Helene Jourdan-Morhange stellte einst fest, dass Ravel die unbeugsame Verbundenheit bewunderte, mit der die Basken ihre ältesten Traditionen am Leben erhielten, insbesondere den feierlichen Weckrundgang der Txistularis (2), die das Dorf weckten und zum Kirchgang animierten. Ravel selbst erzählte gerne, dass seine Mutter ihm als Kind baskische und spanische Kinderlieder gesungen hatte. Trotz seiner Liebe zu baskischen Songs benutzte Ravel diese nicht für seine Kompositionen. Der Priester, Schriftsteller und Komponist Aita Donostia aus Gipuzkoa, mit dem Ravel eine enge Beziehung unterhielt und den er "Landsmann" nannte, schrieb in einem Artikel der Bayonner Zeitschrift "Gure Herria" (bask/dt: Unser Land), Ravel habe ihm deutlich zu verstehen gegeben, dass traditionelle Lieder nicht in klassische Werke von großer Dimension eingebaut werden sollten, aufgrund ihrer Charakteristiken eigneten sie sich nicht dafür. Dennoch sind zwischen einigen von Ravel erdachten Melodien und traditionellen Liedern aus Iparralde Ähnlichkeiten zu erkennen. (2)
Reisen und Ehrungen
Zu Beginn des Ersten Weltkriegs entdeckte Ravel seine patriotische Ader. Er wollte in den Krieg, durfte aber nicht, weil er von den Militärs als zu klein befunden wurde. Als Fahrer schaffte er es dann doch noch. Nach dem Krieg, im Januar 1920 wurde er mit der Nachricht konfrontiert, er sei für den Orden eines "Ritters der Ehrenlegion" nominiert worden. Ravel lehnte ab, die nicht gewollte Ehrung verhinderte er folgendermaßen: er bezahlte ganz einfach nicht die mit der Nominierung anfallende Gebühr und wurde somit automatisch von der Kandidatenliste entfernt. Dieses wenig patriotische Verhalten löste eine emotionale öffentliche Diskussion aus, zu der Ravel stumm blieb. Warum genau er sich der Auszeichnung verweigerte, ist allerdings nicht klar. (3)
Ravels letzte Lebensjahre waren von einer schweren Krankheit überschattet, deren Ursache unklar ist. Vermutet wird ein Hirnschlag oder Hirntumor.

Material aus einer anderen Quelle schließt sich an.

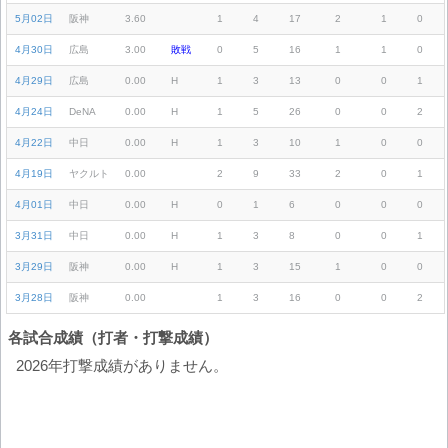
5月02日
阪神
3.60
1
4
17
2
1
0
4月30日
広島
3.00
敗戦
0
5
16
1
1
0
4月29日
広島
0.00
H
1
3
13
0
0
1
4月24日
DeNA
0.00
H
1
5
26
0
0
2
4月22日
中日
0.00
H
1
3
10
1
0
0
4月19日
ヤクルト
0.00
2
9
33
2
0
1
4月01日
中日
0.00
H
0
1
6
0
0
0
3月31日
中日
0.00
H
1
3
8
0
0
1
3月29日
阪神
0.00
H
1
3
15
1
0
0
3月28日
阪神
0.00
1
3
16
0
0
2
各試合成績（打者・打撃成績）
2026年打撃成績がありません。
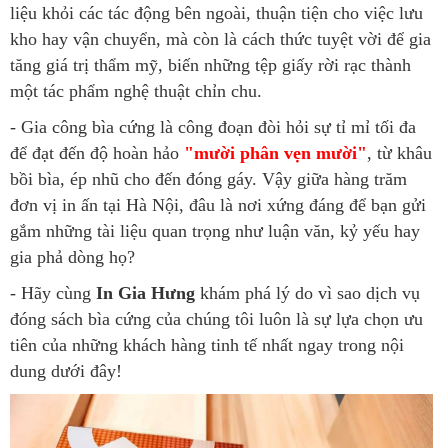
liệu khỏi các tác động bên ngoài, thuận tiện cho việc lưu
kho hay vận chuyển, mà còn là cách thức tuyệt vời để gia
tăng giá trị thẩm mỹ, biến những tệp giấy rời rạc thành
một tác phẩm nghệ thuật chỉn chu.
- Gia công bìa cứng là công đoạn đòi hỏi sự tỉ mỉ tối đa
để đạt đến độ hoàn hảo
"mười phân vẹn mười"
, từ khâu
bồi bìa, ép nhũ cho đến đóng gáy. Vậy giữa hàng trăm
đơn vị in ấn tại Hà Nội, đâu là nơi xứng đáng để bạn gửi
gắm những tài liệu quan trọng như luận văn, kỷ yếu hay
gia phả dòng họ?
- Hãy cùng
In Gia Hưng
khám phá lý do vì sao dịch vụ
đóng sách bìa cứng của chúng tôi luôn là sự lựa chọn ưu
tiên của những khách hàng tinh tế nhất ngay trong nội
dung dưới đây!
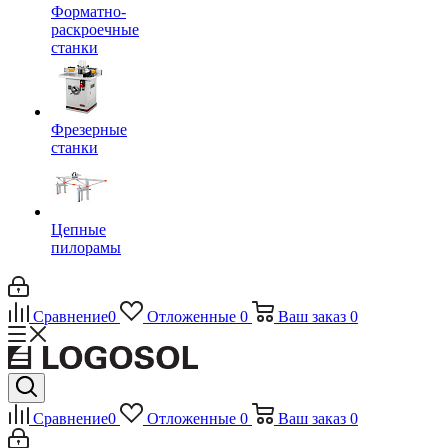
Форматно-
раскроечные
станки
Фрезерные
станки
Цепные
пилорамы
Сравнение
0
Отложенные
0
Ваш заказ
0
Сравнение
0
Отложенные
0
Ваш заказ
0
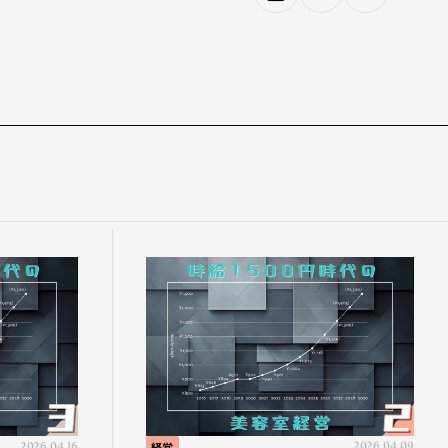
2026.04.16
経営
2026.04.09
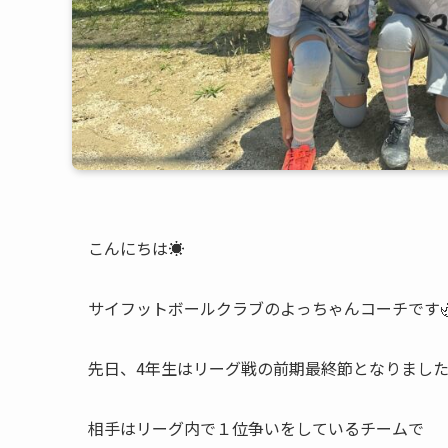
こんにちは☀️
サイフットボールクラブのよっちゃんコーチです
先日、4年生はリーグ戦の前期最終節となりました
相手はリーグ内で１位争いをしているチームで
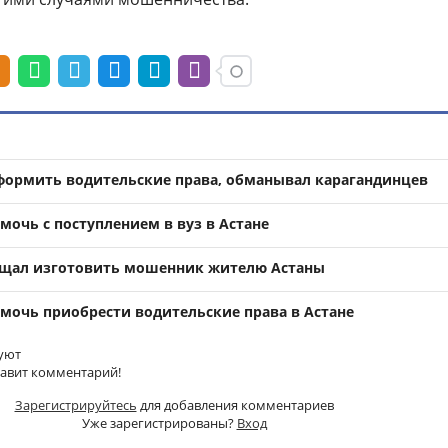
формить водительские права, обманывал карагандинцев
мочь с поступлением в вуз в Астане
ещал изготовить мошенник жителю Астаны
мочь приобрести водительские права в Астане
уют
тавит комментарий!
Зарегистрируйтесь
для добавления комментариев
Уже зарегистрированы?
Вход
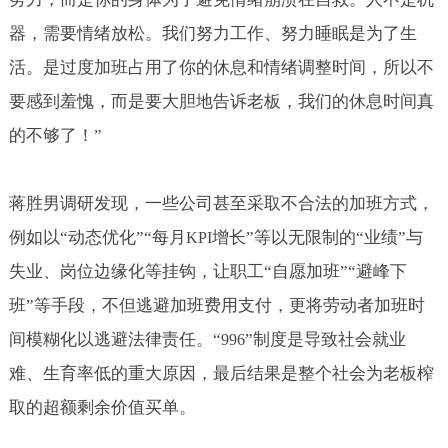
器，需要情绪放松。我们努力工作、努力睡眠是为了生
活。是过度加班占用了你的休息和情绪调整时间，所以不
要感到羞愧，而是要大胆地告诉老板，我们的休息时间真
的不够了！”
蒋胜男调研发现，一些公司甚至采取不合法的加班方式，
例如以“动态优化”“每月
增长”等以无限制的“业绩”与
KPI
失业、岗位边缘化等挂钩，让职工“自愿加班”“避峰下
班”等手段，不但逃避加班费用支付，更将劳动者加班时
间模糊化以逃避法律责任。“
”制度是导致社会就业
996
难、生育率低的重大原因，最后结果是整个社会为老板榨
取的超额剩余价值买单。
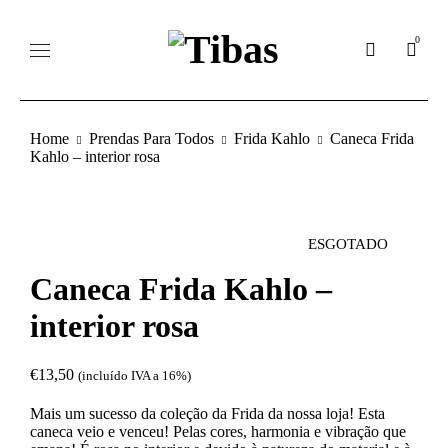
0
Home
Prendas Para Todos
Frida Kahlo
Caneca Frida
Kahlo – interior rosa
ESGOTADO
Caneca Frida Kahlo –
interior rosa
€
13,50
(incluído IVA a 16%)
Mais um sucesso da coleção da Frida da nossa loja! Esta
caneca veio e venceu! Pelas cores, harmonia e vibração que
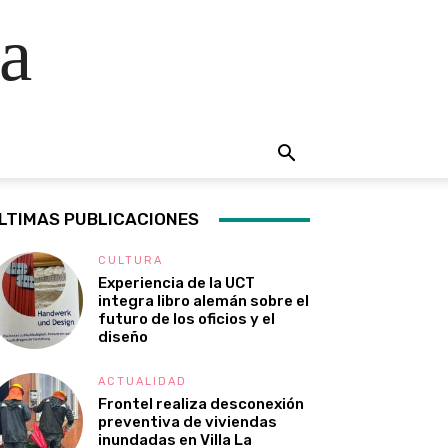
a
LTIMAS PUBLICACIONES
CULTURA
Experiencia de la UCT
integra libro alemán sobre el
futuro de los oficios y el
diseño
ACTUALIDAD
Frontel realiza desconexión
preventiva de viviendas
inundadas en Villa La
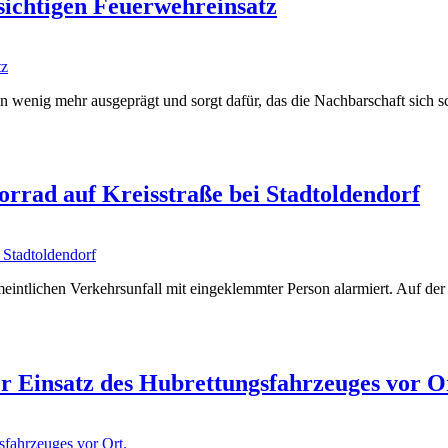
ichtigen Feuerwehreinsatz
n wenig mehr ausgeprägt und sorgt dafür, das die Nachbarschaft sich 
rrad auf Kreisstraße bei Stadtoldendorf
intlichen Verkehrsunfall mit eingeklemmter Person alarmiert. Auf der
r Einsatz des Hubrettungsfahrzeuges vor O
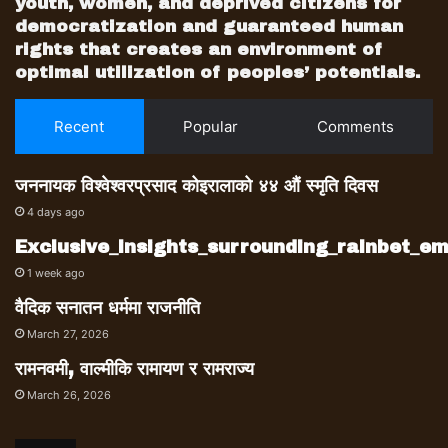
youth, women, and deprived citizens for
democratization and guaranteed human
rights that creates an environment of
optimal utilization of peoples’ potentials.
Recent
Popular
Comments
जननायक विश्वेश्वरप्रसाद कोइरालाको ४४ औं स्मृति दिवस
4 days ago
Exclusive_insights_surrounding_rainbet_
1 week ago
वैदिक सनातन धर्ममा राजनीति
March 27, 2026
रामनवमी, वाल्मीकि रामायण र रामराज्य
March 26, 2026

Trotz Schlaflosigkeit, Kopfschmerzen und Erschöpfungszuständen blieb Ravel aktiv und machte zahlreiche Konzertreisen durch Europa, auf denen er seine Werke als Dirigent und Pianist vorstellte. 1928 war er vier Monate in den USA und Kanada unterwegs, in insgesamt 25 Städten. Seinem kompositorischen Schaffen waren durch die Krankheit jedoch Grenzen gesetzt. 1931 folgte eine Europatournee mit der Pianistin Marguerite Long. Ein Autounfall 1932 verschlimmerte die Krankheitssymptome. Seine Bewegungsmotorik ließ Schreiben nicht mehr zu, auch keine Noten. Seine sprachlichen Fähigkeiten ließen nach, er verlor die Fähigkeit zu komponieren. Verzweifelt sagte er: "Ich habe noch so viel Musik im Kopf. Ich habe noch nichts gesagt. Ich habe noch alles zu sagen". (3)

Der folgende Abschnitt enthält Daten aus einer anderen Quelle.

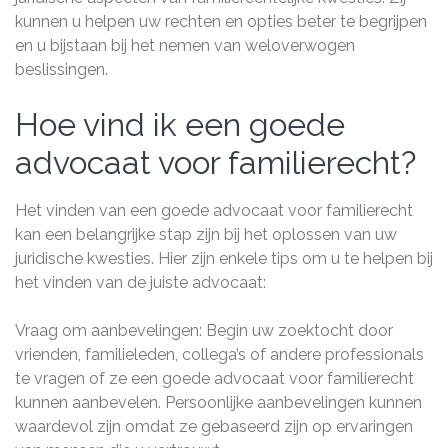
kunnen u helpen uw rechten en opties beter te begrijpen
en u bijstaan bij het nemen van weloverwogen
beslissingen.
Hoe vind ik een goede
advocaat voor familierecht?
Het vinden van een goede advocaat voor familierecht
kan een belangrijke stap zijn bij het oplossen van uw
juridische kwesties. Hier zijn enkele tips om u te helpen bij
het vinden van de juiste advocaat:
Vraag om aanbevelingen: Begin uw zoektocht door
vrienden, familieleden, collega’s of andere professionals
te vragen of ze een goede advocaat voor familierecht
kunnen aanbevelen. Persoonlijke aanbevelingen kunnen
waardevol zijn omdat ze gebaseerd zijn op ervaringen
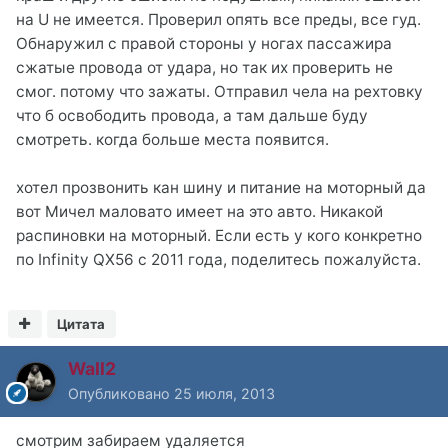
на U не имеется. Проверил опять все преды, все гуд.
Обнаружил с правой стороны у ногах пассажира
сжатые провода от удара, но так их проверить не
смог. потому что зажаты. Отправил чела на рехтовку
что б освободить провода, а там дальше буду
смотреть. когда больше места появится.
хотел прозвонить кан шину и питание на моторный да
вот Мичел маловато имеет на это авто. Никакой
распиновки на моторный. Если есть у кого конкретно
по Infinity QX56 c 2011 года, поделитесь пожалуйста.
Цитата
Wall2
Опубликовано
25 июля, 2013
смотрим забираем удаляется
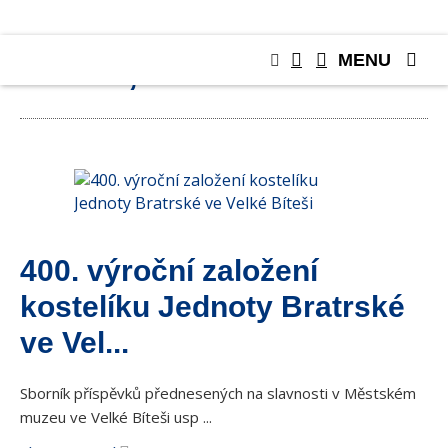
MENU
KNIHY, PUBLIKACE
400. výroční založení
kostelíku Jednoty Bratrské
ve Vel...
Sborník příspěvků přednesených na slavnosti v Městském
muzeu ve Velké Bíteši usp ...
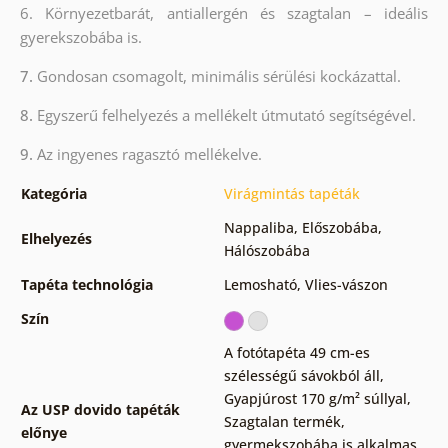
6. Környezetbarát, antiallergén és szagtalan – ideális
gyerekszobába is.
7.
Gondosan csomagolt, minimális sérülési kockázattal.
8.
Egyszerű felhelyezés a mellékelt útmutató segítségével.
9.
Az ingyenes ragasztó mellékelve.
Kategória
Virágmintás tapéták
Nappaliba
,
Előszobába
,
Elhelyezés
Hálószobába
Tapéta technológia
Lemosható
,
Vlies-vászon
Szín
A fotótapéta 49 cm-es
szélességű sávokból áll
,
Gyapjúrost 170 g/m² súllyal
,
Az USP dovido tapéták
Szagtalan termék,
előnye
gyermekszobába is alkalmas
,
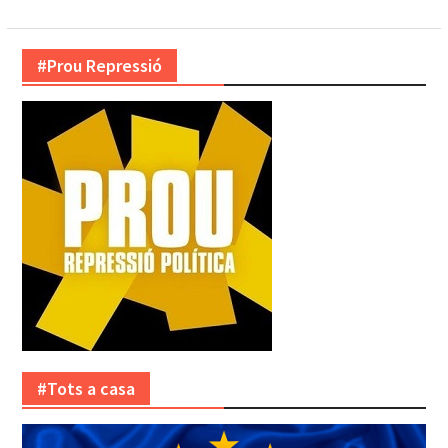
#Prou Repressió
#Tots a casa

Im Dezember 1937 ließ Ravel eine Kopfoperation vornehmen, um dem Verdacht eines Gehirntumors nachzugehen. Ein Tumor wurde nicht gefunden, dennoch starb er am 28.Dezember an den Folgen der Operation. Begraben ist er auf dem Friedhof von Levallois-Perret im Westen von Paris. In der Hausnummer 12 des Quai de la Nivelle am Hafen von Ziburu/Ciboure erinnert eine Tafel daran, dass hier Maurice Ravel geboren wurde. Ravel, der Baske, der als maßgeblicher französischer Komponist in die Musikgeschichte einging.
Quellen:
(1) Teile dieses Textes basieren auf dem Artikel "Maurice Ravel, un compositor con alma vasca", erschienen am 18.Oktober 2014 in der baskischen Tageszeitung DEIA. Autorin: Itxaso Sainz de la Maza Bilbao, Pianistin, Musikstudium, deren Diplomarbeit den Titel "Maurice Ravel y Euskal Herria" trägt (M.R. und das Baskenland).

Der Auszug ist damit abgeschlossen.